Orvino is fearless as she steers from rooms of sexual ecstasy to lands of devastation. Salvation lies somewhere on the road between those two realms. She mourns the horrors of war, but in erotic passion there is hope for transcendence. Each informs the other: the consciousness of such horror brings intensity to love, and love is the only possible respite when bombs are devastating your home.
Eros is Orvino's ministry, healing and redemptive. She personalizes the besieged, becomes a warrior boy, wonders about those who were kissing for the last time before being buried in rubble. And in her poems, she loves as if each encounter might be the final collision of skin against skin.
I'm finding that "Make Love Not War" is a good thing to listen to while driving. In Los Angeles, at least, you see humanity at its lowest ebb while passing it by enclosed in your bubble. The driver who throws his lit cigarette out the window, then veers in front of another car. The sad-faced woman at the bus stop. The sullen young man with his rap bass so up it shakes the car next to him. But then you let Orvino and her musicians take you over. The toddler runs in her yellow dress in a yellow field. A war-blasted landscape re-greens and re-animates. People kneel at each other'sâ feet, rubbing one another, as she puts it, like "deer at a salt lick."

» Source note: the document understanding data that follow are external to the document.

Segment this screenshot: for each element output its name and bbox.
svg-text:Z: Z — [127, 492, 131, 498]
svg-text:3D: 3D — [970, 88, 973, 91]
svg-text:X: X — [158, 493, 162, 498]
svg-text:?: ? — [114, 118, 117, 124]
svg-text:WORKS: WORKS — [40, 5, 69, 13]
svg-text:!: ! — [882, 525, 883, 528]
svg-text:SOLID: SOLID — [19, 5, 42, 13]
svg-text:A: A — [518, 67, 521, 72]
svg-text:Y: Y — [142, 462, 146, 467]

You smile. You might cry. At home, you'll reach for your lover. That kiss might well be your last. Make it sweet.
Jennie Orvino's work has been published at cleansheets.com, slowtrains.com., The Redwood Coast Review, Petaluma Poetry Walk 10-Year Anthology, Cloud View Poets, Poets Against War UK, Squaw Valley Writers Anthology, From Porn to Poetry, and Good Vibrations' Sex Toy Tales. She received the Don L. Emblen Literary Award (2000), and first prize for poetry in the 2001 edition of Copperfield's Books Literary Review, The Dickens.
Orvino says, "I've been writing poems since I got a diary with a lock and key at age 15," Indeed, reading her work is like peeking into the subsequent volumes of that diary where the themes of peace and justice, sexuality and relationships, self-actualization and creativity have been explored.
In addition to being a purveyor of the spoken word, Orvino has worked as a journalist, editor, graphic designer, print production manager and teacher. She's now working in marketing and development for a non-profit arts organization. Her performance credits range from theatrical stage and coffee house to intimate living room salons, and have included collaborations with drummers, actors, jazz singers and a variety of musicians.